**Problem to work on**
The copy has to match the records word for word and include no pictures.

Record extracts below:

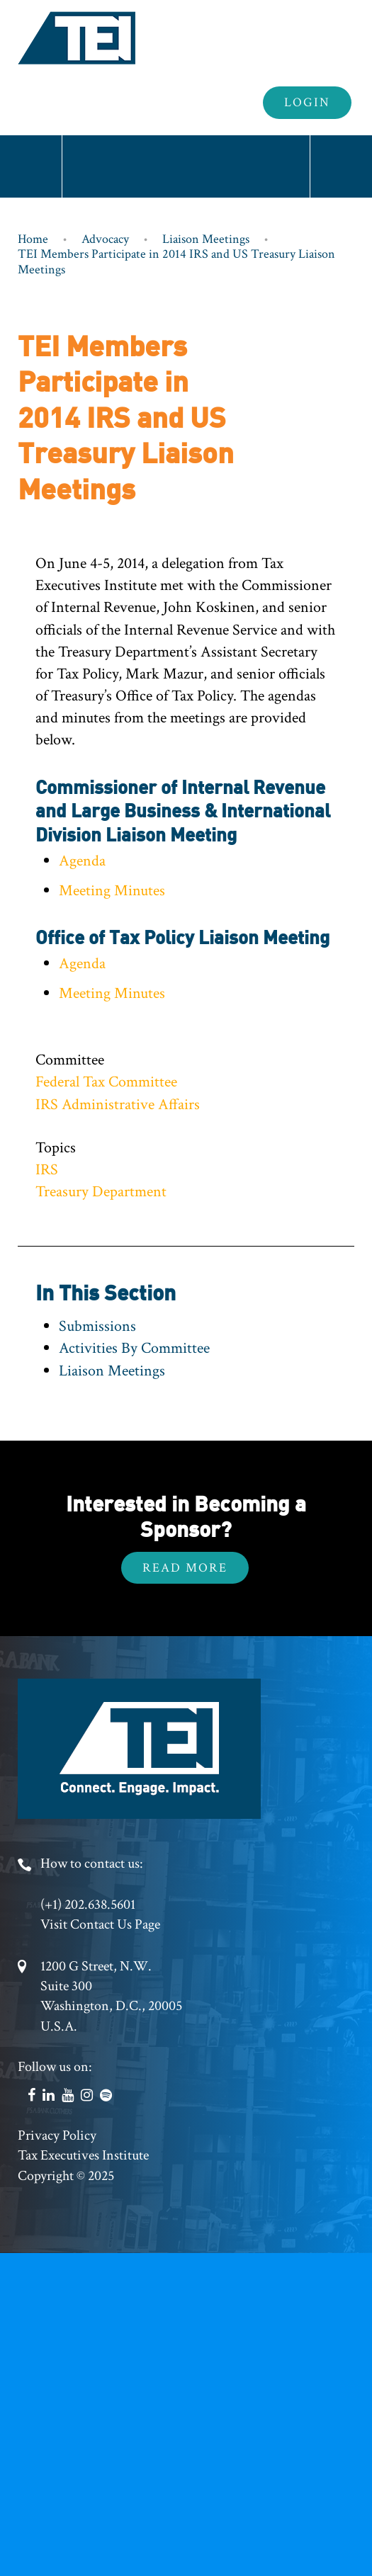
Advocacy (105, 239)
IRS (46, 1169)
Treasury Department (101, 1191)
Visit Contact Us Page (100, 1924)
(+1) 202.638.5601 (87, 1904)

End of Record extracts.

**Reply to the task**
Advocacy (105, 239)
IRS (46, 1169)
Treasury Department (101, 1191)
Visit Contact Us Page (100, 1924)
(+1) 202.638.5601 (87, 1904)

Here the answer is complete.